*DIRECTIONS FOR THIS TASK:* Search the listing below for "Techtextil". Copy each matching line.

◆ ◆ ◆ ◆ ◆

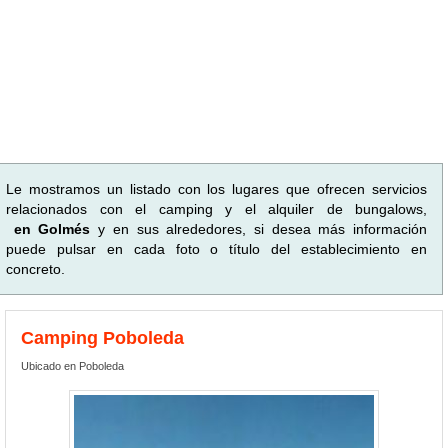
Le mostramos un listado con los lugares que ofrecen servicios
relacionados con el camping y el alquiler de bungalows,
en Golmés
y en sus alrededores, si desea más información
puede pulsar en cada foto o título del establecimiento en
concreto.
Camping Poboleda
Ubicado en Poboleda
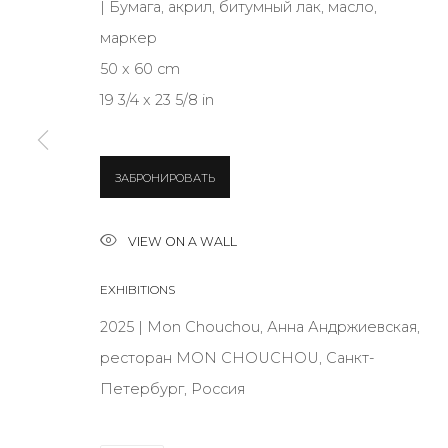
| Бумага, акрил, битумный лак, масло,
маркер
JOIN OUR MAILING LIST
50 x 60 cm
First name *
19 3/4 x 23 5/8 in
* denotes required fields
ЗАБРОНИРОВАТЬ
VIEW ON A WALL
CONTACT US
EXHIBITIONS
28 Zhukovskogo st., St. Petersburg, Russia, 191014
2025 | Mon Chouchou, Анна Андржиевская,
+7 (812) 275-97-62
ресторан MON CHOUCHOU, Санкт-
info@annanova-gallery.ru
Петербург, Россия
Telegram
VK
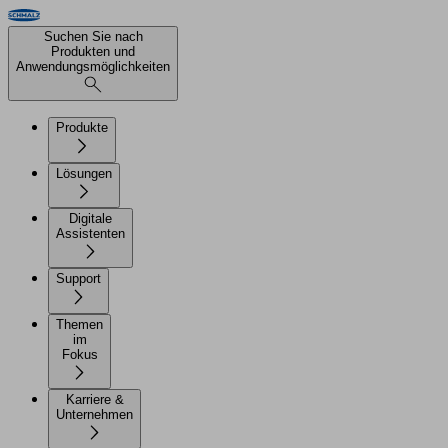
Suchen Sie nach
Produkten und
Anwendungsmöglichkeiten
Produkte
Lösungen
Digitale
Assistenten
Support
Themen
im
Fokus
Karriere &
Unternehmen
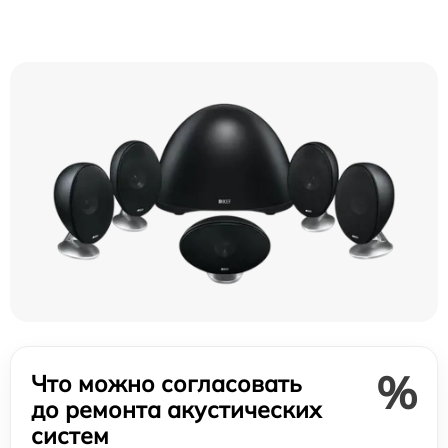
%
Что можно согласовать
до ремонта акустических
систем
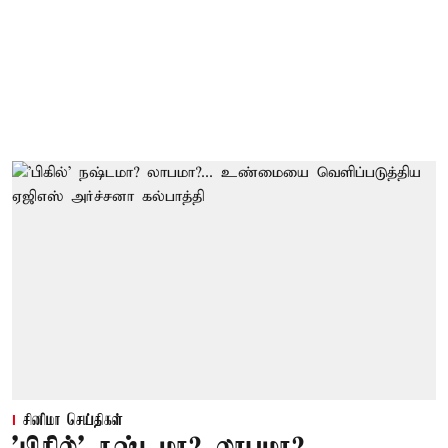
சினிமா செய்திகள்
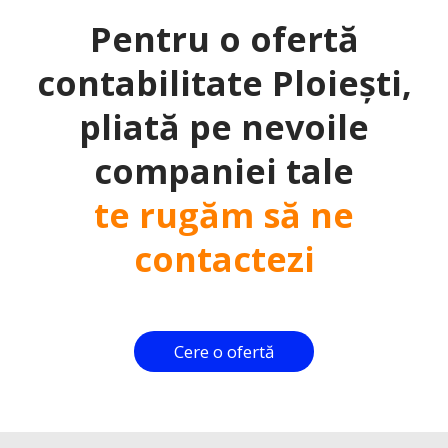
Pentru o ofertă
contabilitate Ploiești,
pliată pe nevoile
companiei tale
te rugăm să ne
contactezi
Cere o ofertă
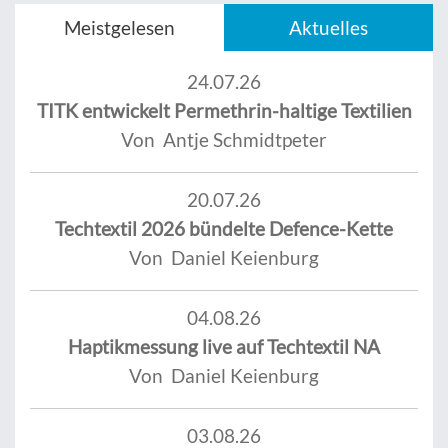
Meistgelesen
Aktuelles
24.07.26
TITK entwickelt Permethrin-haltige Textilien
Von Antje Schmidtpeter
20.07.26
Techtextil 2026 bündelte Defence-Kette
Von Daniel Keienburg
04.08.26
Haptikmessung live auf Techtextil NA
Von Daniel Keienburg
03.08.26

◆ ◆ ◆ ◆ ◆

*RESPONSE TO THIS EXERCISE:*
Techtextil 2026 bündelte Defence-Kette
Haptikmessung live auf Techtextil NA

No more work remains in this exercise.